🚀 Emotion Diarization with WavLM Large on 5 popular emotional datasets
This repository offers all the essential tools for speech emotion diarization. It utilizes a fine - tuned wavlm (large) model through SpeechBrain. The model is trained on concatenated audios and tested on ZaionEmotionDataset. The evaluation metric is Emotion Diarization Error Rate (EDER). For more details, refer to the paper link.
🚀 Quick Start
For a better experience, we recommend you to learn more about SpeechBrain. The model performance on ZED (test set) is as follows:
Release |
EDER(%) |
05 - 07 - 23 |
29.7 (Avg: 30.2) |
✨ Features
This system consists of a wavlm encoder and a downstream frame - wise classifier. The goal of the task is to predict the correct emotion components and their boundaries within a speech recording. Currently, the model is trained with audios that contain only 1 non - neutral emotion event. The system is trained with recordings sampled at 16kHz (single channel). The code will automatically normalize your audio (i.e., resampling + mono channel selection) when calling diarize_file if necessary.
📦 Installation
First, install the development version of SpeechBrain using the following commands:
git clone https://github.com/speechbrain/speechbrain.git
cd speechbrain
pip install -r requirements.txt
pip install --editable .
Please note that we encourage you to read our tutorials and learn more about SpeechBrain.
💻 Usage Examples
Basic Usage
from speechbrain.inference.diarization import Speech_Emotion_Diarization
classifier = Speech_Emotion_Diarization.from_hparams(
source="speechbrain/emotion-diarization-wavlm-large"
)
diary = classifier.diarize_file("speechbrain/emotion-diarization-wavlm-large/example.wav")
print(diary)
diary = classifier.diarize_file("speechbrain/emotion-diarization-wavlm-large/example_sad.wav")
print(diary)
The output will be a dictionary containing emotion components and their boundaries.
Advanced Usage
To perform inference on the GPU, add run_opts={"device":"cuda"}
when calling the from_hparams
method.
Training
The model was trained with SpeechBrain (aa018540).
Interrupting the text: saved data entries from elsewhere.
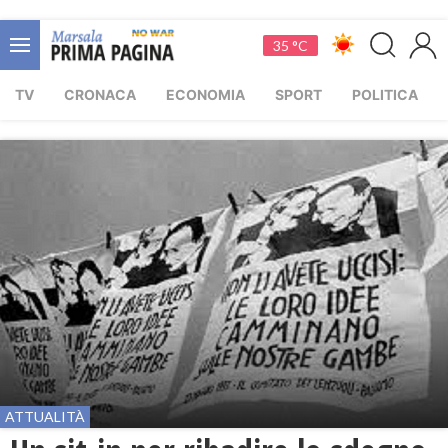
35 °C
TV
CRONACA
ECONOMIA
SPORT
POLITICA
ATTUALITÀ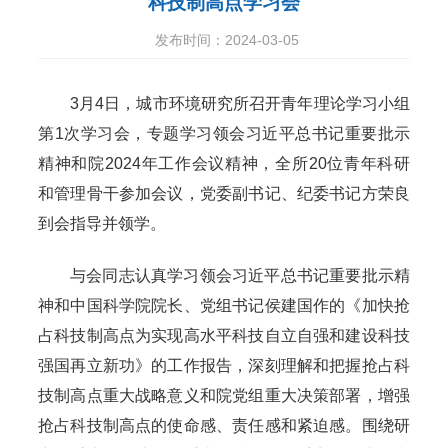
科技制高点学习会
发布时间：2024-03-05
3月4日，城市环境研究所召开青年理论学习小组
第1次学习会，专题学习领会习近平总书记重要批示
精神和院2024年工作会议精神，全所20位青年科研
和管理骨干参加会议，党委副书记、纪委书记方荣良
到会指导并领学。
与会同志认真学习领会习近平总书记重要批示精
神和中国科学院院长、党组书记侯建国作的《加快抢
占科技制高点为实现高水平科技自立自强和建设科技
强国再立新功》的工作报告，深刻理解和把握抢占科
技制高点重大战略意义和院党组重大决策部署，增强
抢占科技制高点的使命感、责任感和紧迫感。围绕研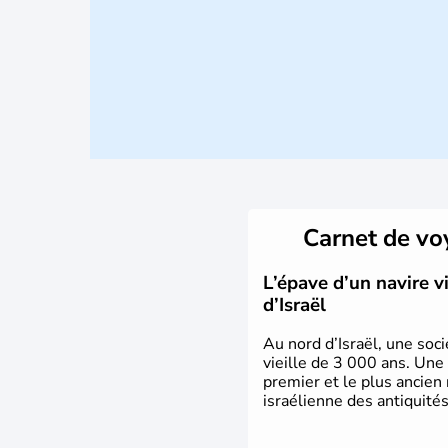
Carnet de v
L’épave d’un navire 
d’Israël
Au nord d’Israël, une soci
vieille de 3 000 ans. Une
premier et le plus ancien
israélienne des antiquités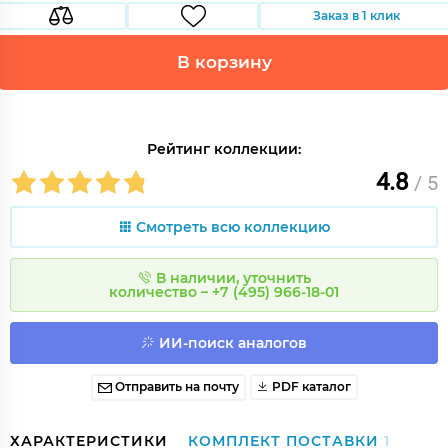
Заказ в 1 клик
В корзину
Рейтинг коллекции:
4.8
/ 5
Смотреть всю коллекцию
В наличии, уточнить
количество – +7 (495) 966-18-01
ИИ-поиск аналогов
Отправить на почту
PDF каталог
ХАРАКТЕРИСТИКИ
КОМПЛЕКТ ПОСТАВКИ
1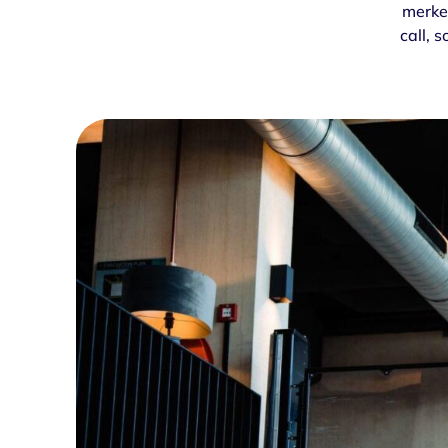
merke
Communicatie
call, 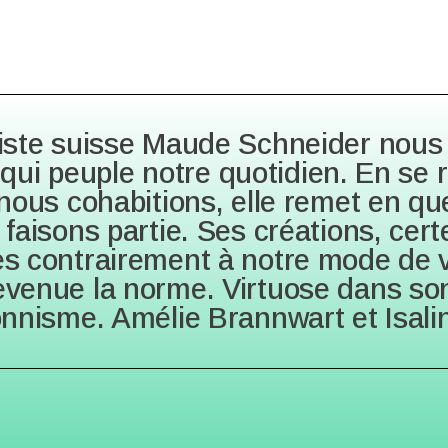
iste suisse Maude Schneider nous
s qui peuple notre quotidien. En se
ous cohabitions, elle remet en que
aisons partie. Ses créations, certe
 contrairement à notre mode de v
venue la norme. Virtuose dans son
usionnisme. Amélie Brannwart et Isali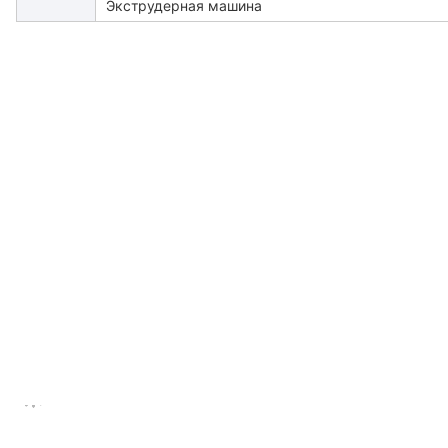
Экструдерная машина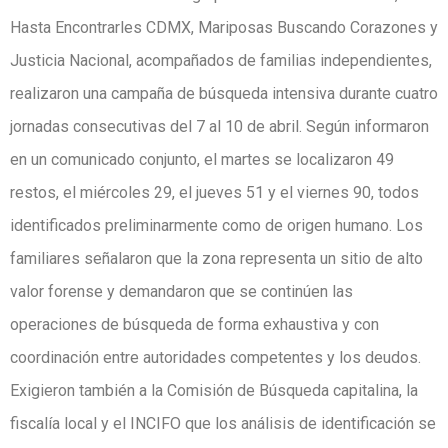
Hasta Encontrarles CDMX, Mariposas Buscando Corazones y
Justicia Nacional, acompañados de familias independientes,
realizaron una campaña de búsqueda intensiva durante cuatro
jornadas consecutivas del 7 al 10 de abril. Según informaron
en un comunicado conjunto, el martes se localizaron 49
restos, el miércoles 29, el jueves 51 y el viernes 90, todos
identificados preliminarmente como de origen humano. Los
familiares señalaron que la zona representa un sitio de alto
valor forense y demandaron que se continúen las
operaciones de búsqueda de forma exhaustiva y con
coordinación entre autoridades competentes y los deudos.
Exigieron también a la Comisión de Búsqueda capitalina, la
fiscalía local y el INCIFO que los análisis de identificación se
To train it from scratch, follow these steps:
- Clone SpeechBrain:
git clone https://github.com/speechbrain/speechbrain/
- Install it:
cd speechbrain
pip install -r requirements.txt
pip install -e .
- Run Training:
cd recipes/ZaionEmotionDataset/emotion_diarization
python train.py hparams/train.yaml --zed_folder /path/to/ZED --emovdb_folder /path/to/EmoV-DB --esd_folder /path/to/ESD --iemocap_folder /path/to/IEMOCAP --jlcorpus_folder /path/to/JL_corpus --ravdess_folder /path/to/RAVDESS
You can find our training results (models, logs, etc) here.
Limitations
The SpeechBrain team does not provide any warranty on the performance achieved by this model when used on other datasets.
📚 Documentation
About Speech Emotion Diarization/Zaion Emotion Dataset
@article{wang2023speech,
title={Speech Emotion Diarization: Which Emotion Appears When?},
author={Wang, Yingzhi and Ravanelli, Mirco and Nfissi, Alaa and Yacoubi, Alya},
journal={arXiv preprint arXiv:2306.12991},
year={2023}
}
Citing SpeechBrain
Please cite SpeechBrain if you use it for your research or business.
@misc{speechbrain,
title={{SpeechBrain}: A General-Purpose Speech Toolkit},
author={Mirco Ravanelli and Titouan Parcollet and Peter Plantinga and Aku Rouhe and Samuele Cornell and Loren Lugosch and Cem Subakan and Nauman Dawalatabad and Abdelwahab Heba and Jianyuan Zhong and Ju-Chieh Chou and Sung-Lin Yeh and Szu-Wei Fu and Chien-Feng Liao and Elena Rastorgueva and François Grondin and William Aris and Hwidong Na and Yan Gao and Renato De Mori and Yoshua Bengio},
year={2021},
eprint={2106.04624},
archivePrefix={arXiv},
primaryClass={eess.AS},
note={arXiv:2106.04624}
}
About SpeechBrain
- Website: https://speechbrain.github.io/
- Code: https://github.com/speechbrain/speechbrain/
- HuggingFace: https://huggingface.co/speechbrain/
📄 License
This project is licensed under the "apache - 2.0" license.